Popular brands and product lines include: the Temple Fork Outfitter’s Bluewater Series, the Sage Salt HD Series, and the Scott Sector Series.
Big Boy rod choices
For fish over 150 lbs, Capt. Bowman recommends a 15 – 17 wt rod. Conway prefers a custom-built rod based on a conventional rod blank, but the TFO Bluewater HD, Sage Salt HD 16 wt, and the Scott Sector 15 wt also fit into this category.
Rods like this are usually the tool of choice for fly fishermen chasing billfish and tuna. If you invest in this type of stick, it won’t get a lot of use in the Southern California Bight, except for large sharks and possibly the bigger bluefin tuna. Remember that if you book a trip with a shark fly-fishing guide, he’ll likely have this type of tackle available for you to use.
Equip your rod with a reel that has a spool diameter of 4.25″ or larger, with a good drag. Most experienced anglers prefer a direct drive reel (see our Getting Started series), but an anti-reverse reel will work.
Large diameter reels are a real plus because they retrieve line more quickly than smaller diameter reels. Total line capacity is not an issue, so large-, mid- and standard-sized arbors will all work.
Most people opt for a large-arbor reel, because it reduces the amount of expensive Spectra backing needed to fill the reel. Besides, a 4.5″ diameter standard-arbor reel will hold in excess of 600 yards of Spectra backing – or over a third of a mile – and nobody in their right mind wants to wind in that much line!
There are a slew of reels fit this description. Brands to look at include (but are not limited to): Galvan, Hatch, Abel, Tibor, Sage, Nautilus, Siegler, Orvis, Lamson, Redington, Ross and TFO.
Load your reel with 50 lb or 65 lb Spectra backing, packed tightly, and securely anchored to the spool. This last point is very important. Spectra is super slick, and will simply slip around a bare metal spool if attached with something like a Uni- or Arbor knot.

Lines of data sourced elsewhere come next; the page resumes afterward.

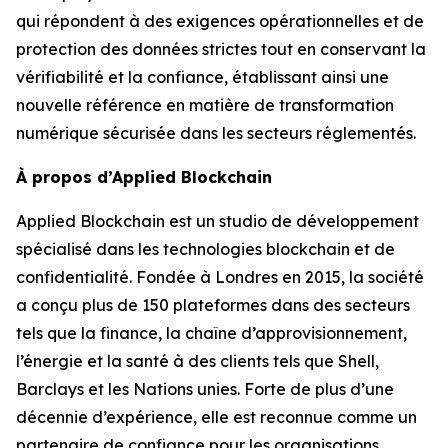
qui répondent à des exigences opérationnelles et de
protection des données strictes tout en conservant la
vérifiabilité et la confiance, établissant ainsi une
nouvelle référence en matière de transformation
numérique sécurisée dans les secteurs réglementés.
À propos d’Applied Blockchain
Applied Blockchain est un studio de développement
spécialisé dans les technologies blockchain et de
confidentialité. Fondée à Londres en 2015, la société
a conçu plus de 150 plateformes dans des secteurs
tels que la finance, la chaîne d’approvisionnement,
l’énergie et la santé à des clients tels que Shell,
Barclays et les Nations unies. Forte de plus d’une
décennie d’expérience, elle est reconnue comme un
partenaire de confiance pour les organisations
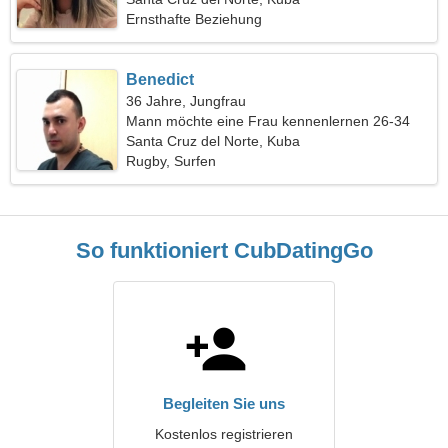
Ernsthafte Beziehung
Benedict
36 Jahre, Jungfrau
Mann möchte eine Frau kennenlernen 26-34
Santa Cruz del Norte, Kuba
Rugby, Surfen
So funktioniert CubDatingGo
Begleiten Sie uns
Kostenlos registrieren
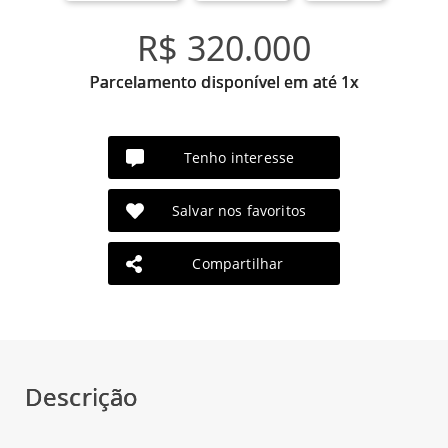
R$ 320.000
Parcelamento disponível em até 1x
Tenho interesse
Salvar nos favoritos
Compartilhar
Descrição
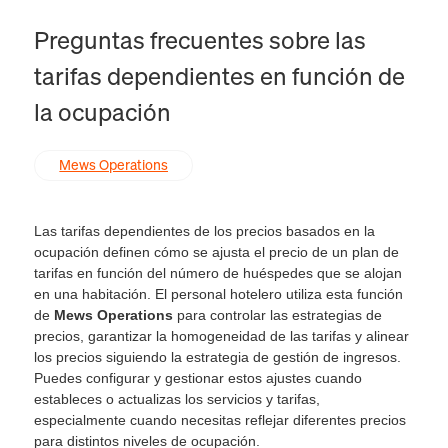
Preguntas frecuentes sobre las
tarifas dependientes en función de
la ocupación
Mews Operations
Las tarifas dependientes de los precios basados en la
ocupación definen cómo se ajusta el precio de un plan de
tarifas en función del número de huéspedes que se alojan
en una habitación. El personal hotelero utiliza esta función
de
Mews Operations
para controlar las estrategias de
precios, garantizar la homogeneidad de las tarifas y alinear
los precios siguiendo la estrategia de gestión de ingresos.
Puedes configurar y gestionar estos ajustes cuando
estableces o actualizas los servicios y tarifas,
especialmente cuando necesitas reflejar diferentes precios
para distintos niveles de ocupación.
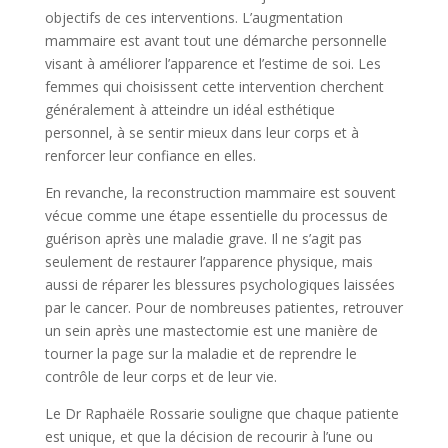
objectifs de ces interventions. L’augmentation
mammaire est avant tout une démarche personnelle
visant à améliorer l’apparence et l’estime de soi. Les
femmes qui choisissent cette intervention cherchent
généralement à atteindre un idéal esthétique
personnel, à se sentir mieux dans leur corps et à
renforcer leur confiance en elles.
En revanche, la reconstruction mammaire est souvent
vécue comme une étape essentielle du processus de
guérison après une maladie grave. Il ne s’agit pas
seulement de restaurer l’apparence physique, mais
aussi de réparer les blessures psychologiques laissées
par le cancer. Pour de nombreuses patientes, retrouver
un sein après une mastectomie est une manière de
tourner la page sur la maladie et de reprendre le
contrôle de leur corps et de leur vie.
Le Dr Raphaële Rossarie souligne que chaque patiente
est unique, et que la décision de recourir à l’une ou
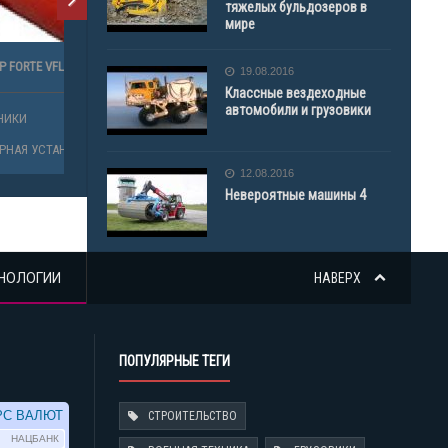
тяжелых бульдозеров в
мире
19.08.2016
Классные вездеходные
автомобили и грузовики
12.08.2016
Невероятные машины 4
НОЛОГИИ
НАВЕРХ
ПОПУЛЯРНЫЕ ТЕГИ
СТРОИТЕЛЬСТВО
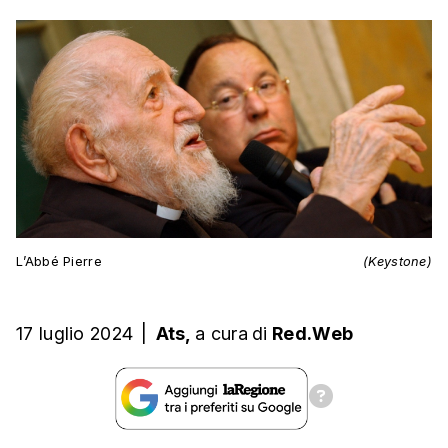
L’Abbé Pierre
(Keystone)
17 luglio 2024
|
Ats,
a cura
di
Red.Web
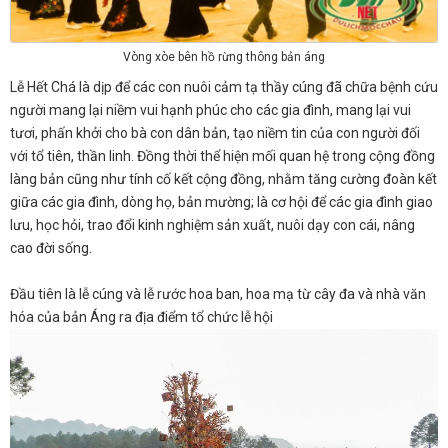
Vòng xòe bên hồ rừng thông bản áng
Lễ Hết Chá là dịp để các con nuôi cảm tạ thầy cúng đã chữa bệnh cứu
người mang lại niềm vui hạnh phúc cho các gia đình, mang lại vui
tươi, phấn khởi cho bà con dân bản, tạo niềm tin của con người đối
với tổ tiên, thần linh. Đồng thời thể hiện mối quan hệ trong cộng đồng
làng bản cũng như tính cố kết cộng đồng, nhằm tăng cường đoàn kết
giữa các gia đình, dòng họ, bản mường; là cơ hội để các gia đình giao
lưu, học hỏi, trao đổi kinh nghiệm sản xuất, nuôi dạy con cái, nâng
cao đời sống.
Đầu tiên là lễ cúng và lễ rước hoa ban, hoa mạ từ cây đa và nhà văn
hóa của bản Áng ra địa điểm tổ chức lễ hội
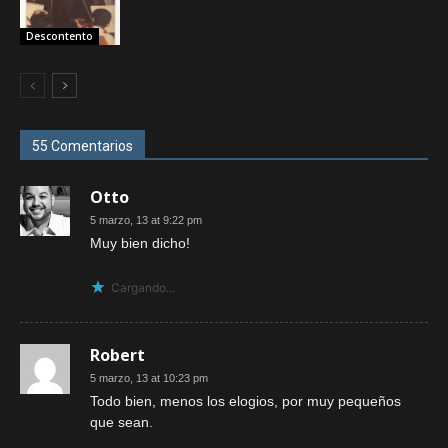
Descontento
55 Comentarios
Otto
5 marzo, 13 at 9:22 pm
Muy bien dicho!
Cargando...
Robert
5 marzo, 13 at 10:23 pm
Todo bien, menos los elogios, por muy pequeños
que sean.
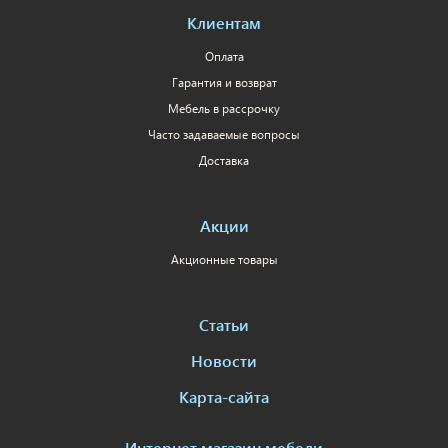
Клиентам
Оплата
Гарантия и возврат
Мебель в рассрочку
Часто задаваемые вопросы
Доставка
Акции
Акционные товары
Статьи
Новости
Карта-сайта
Интернет магазин мебели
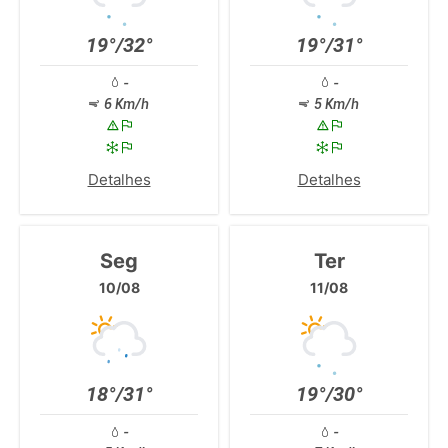
19°/32°
19°/31°
-
-
6 Km/h
5 Km/h
Detalhes
Detalhes
Seg
Ter
10/08
11/08
18°/31°
19°/30°
-
-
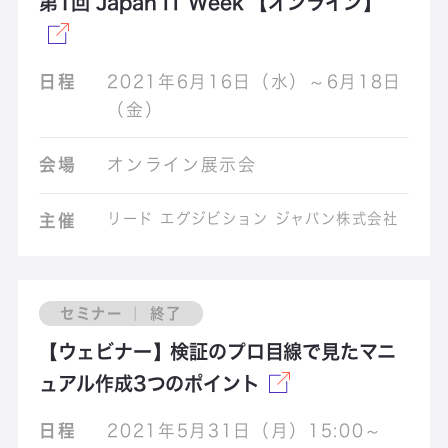
第1回 Japan IT Week 【オンライン】
日程
2021年6月16日（水）～6月18日
（金）
会場
オンライン展示会
リード エグジビション ジャパン株式会社
主催
セミナー ｜ 終了
【ウェビナー】検証のプロ目線で見たマニ
ュアル作成3つのポイント
日程
2021年5月31日（月）15:00～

To prevent this, add a single layer of tape around the spool before tying on the backing. This will give the Spectra something to bite into before packing the backing on. If the reel has a ventilated spool with smooth hole edges, you can also tie the backing to one of the innermost holes. Might look a little strange, but it works!
For fly lines, Capt. Bowman recommends a floating or intermediate line, preferably floating. Saltwater taper weight-forward lines or integrated shooting heads are best. Capt. Trimble’s favorite line is the Rio Leviathan, because of its 70 lb test core.
Tippets and bite tippets
Let’s start with the tippet and bite tippet. For world records, the heaviest tippet class recognized by the IGFA is 10 kg (22 lb). Bite tippet length is limited to 12 inches, including knots.
The bad news is that landing even a medium-sized shark can be extremely difficult with this type of tackle, due to the abrasive nature of a shark’s skin.
As a result, pros like Dave Trimble and Conway Bowman opt for 25-30 lb tippets, with 32″ – 36″ wire bite tippets in most situations. This provides additional insurance against tippet abrasion or bite-offs. Heavier tippets also allow you to land a shark faster, putting less stress on the fish.
How to deal with wire
Single strand wire is the norm for bite tippets. Capt. Trimble prefers #7 or #8 wire over lighter wire because the fish are not leader-shy, and the heavier wire resists kinking and is easier to handle.
Use a Haywire Twist to connect the wire to a small welded ring (referred to locally as a “tuna ring”), and tie your tippet to the ring. Use a Haywire Twist to attach the hook to the wire bite tippet.
If you can’t find tuna rings, you can make a Haywire Loop in the wire bite tippet, and use an Albright knot to attach your tippet. But keep in mind that Albright knots seem to be more susceptible to abrasion damage, according to Capt. Bowman.
The rest of the leader
If you use heavy tippets, you don’t need much in the way of a leader butt. A short section of 30 – 50 lb mono is all that is needed.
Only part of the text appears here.